On Mon, Feb 13, 2017 at 5:54 PM, John Hanks <griznog at gmail.com> wrote:
> We've had pretty good luck with BeeGFS lately running on SuperMicro vanilla
> hardware with ZFS as the underlying filesystem. It works pretty well for the
> cheap end of the hardware spectrum and BeeGFS is free and pretty amazing. It
> has held up to abuse under a very mixed and heavy workload and we can stream
> large sequential data into it fast enough to saturate a QDR IB link, all
> without any in depth tuning. While we don't have redundancy (other than
> raidz3), BeeGFS can be set up with some redundancy between metadata servers
> and mirroring between storage. http://www.beegfs.com/content/
>
> jbh
>
> On Mon, Feb 13, 2017 at 7:40 PM Alex Chekholko <alex.chekholko at gmail.com>
> wrote:
>>
>> If you have a preference for Free Software, GlusterFS would work, unless
>> you have many millions of small files. It would also depend on your
>> available hardware, as there is not a 1-to-1 correspondence between a
>> typical GPFS setup and a typical GlusterFS setup.

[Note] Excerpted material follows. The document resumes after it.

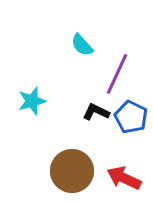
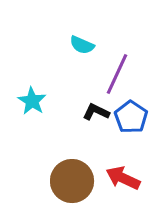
cyan semicircle: rotated 25 degrees counterclockwise
cyan star: rotated 24 degrees counterclockwise
blue pentagon: rotated 8 degrees clockwise
brown circle: moved 10 px down
red arrow: moved 1 px left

But at least it is free
>> and easy to try out. The mailing list is active, the software is now mature
>> ( I last used GlusterFS a few years ago) and you can buy support from Red
>> Hat if you like.
>>
>> Take a look at the RH whitepapers about typical GlusterFS architecture.
>>
>> CephFS, on the other hand, is not yet mature enough, IMHO.
>> On Mon, Feb 13, 2017 at 8:31 AM Justin Y. Shi <shi at temple.edu> wrote:
>>>
>>> Maybe you would consider Scality (http://www.scality.com/) for your
>>> growth concerns. If you need speed, DDN is faster in rapid data ingestion
>>> and for extreme HPC data needs.
>>>
>>> Justin
>>>
>>> On Mon, Feb 13, 2017 at 4:32 AM, Tony Brian Albers <tba at kb.dk> wrote:
>>>>
>>>> On 2017-02-13 09:36, Benson Muite wrote:
>>>> > Hi,
>>>> >
>>>> > Do you have any performance requirements?
>>>> >
>>>> > Benson
>>>> >
>>>> > On 02/13/2017 09:55 AM, Tony Brian Albers wrote:
>>>> >> Hi guys,
>>>> >>
>>>> >> So, we're running a small(as in a small number of nodes(10), not
>>>> >> storage(170TB)) hadoop cluster here. Right now we're on IBM Spectrum
>>>> >> Scale(GPFS) which works fine and has POSIX support. On top of GPFS we
>>>> >> have a GPFS transparency connector so that HDFS uses GPFS.
>>>> >>
>>>> >> Now, if I'd like to replace GPFS with something else, what should I
>>>> >> use?
>>>> >> It needs to be a fault-tolerant DFS, with POSIX support(so that users
>>>> >> can move data to and from it with standard tools).
>>>> >>
>>>> >> I've looked at MooseFS which seems to be able to do the trick, but
>>>> >> are
>>>> >> there any others that might do?
>>>> >>
>>>> >> TIA
>>>> >>
>>>> >
>>>>
>>>> Well, we're not going to be doing a huge amount of I/O. So performance
>>>> requirements are not high. But ingest needs to be really fast, we're
>>>> talking tens of terabytes here.
>>>>
>>>> /tony
>>>>
>>>> --
>>>> Best regards,
>>>>
>>>> Tony Albers
>>>> Systems administrator, IT-development
>>>> Royal Danish Library, Victor Albecks Vej 1, 8000 Aarhus C, Denmark.